OCR Overview
Text extraction from documents and identity cards with Nigerian document support, graded name matching, and optional regional context.
The PlatformXe OCR service extracts text from uploaded documents and identity cards using Azure Computer Vision (Read API). It parses Nigerian ID layouts, MRZ blocks where applicable, and compares extracted names to your profile using culturally aware matching with reliability tiers — not only a single pass/fail score.
How it works
- Your application sends a document image (
documentUrlordocumentBase64) to POST/api/v1/ocr/verify-identitywithprofileNamefields. - PlatformXe runs OCR, detects document type, and parses structured fields (names, ID number, dates, etc.).

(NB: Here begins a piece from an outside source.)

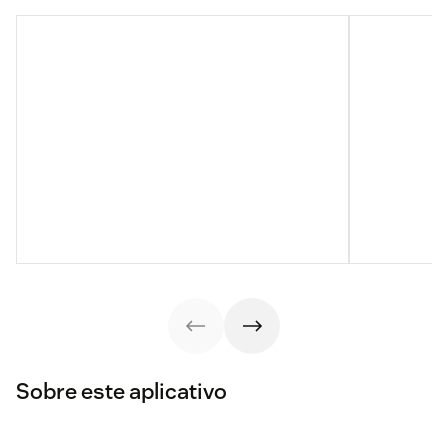
Sobre este aplicativo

- The name matcher compares profile vs extracted names using normalisation, fuzzy similarity, a variation dictionary (static + database + cache), and soft Nigerian morphology priors.
- Optionally,
profileName.matchingContextcan include state of origin (2-letter code) and related fields — a soft signal only (e.g. Delta vs south-east Igbo naming patterns). It can nudge borderline matches from MEDIUM toward HIGH when it aligns with inferred name patterns; it never replaces strong OCR or exact string agreement. - You receive
isVerified(strict: FULL reliability + OCR ≥ 0.85),nameReliabilityLevel,requiresSecondaryValidation, and advisories.
Supported document types
Detection is driven by internal configs (regex / patterns on OCR text). Common types include:
| Document | Typical code | Notes |
|---|---|---|
| NIN slip / card | NIN | National Identification Number |
| BVN print | BVN | Bank Verification Number |
| International passport | PASSPORT | MRZ supported |
| Driver's license | DRIVERS_LICENSE | FRSC |
| Voter's card | VOTERS_CARD | INEC PVC |
| TIN certificate | TIN | FIRS |
| CAC certificate | CAC_RC_NUMBER | Corporate registration |
Pass expectedDocumentType as a hint when you know the document class; otherwise the service auto-detects.
Key features
- Azure Computer Vision — production OCR with polling until analysis completes
- MRZ parsing — machine-readable zone for passports and compatible IDs
- Graded name matching —
FULL/HIGH/MEDIUM/LOW/NONEwithreliabilityScoreand advisories - Variation dictionary — platform dictionary with Redis → PostgreSQL → static hydration (
name_variation_entries) - Soft affinity priors — morphology hints for ambiguous particles (never a hard ethnicity label)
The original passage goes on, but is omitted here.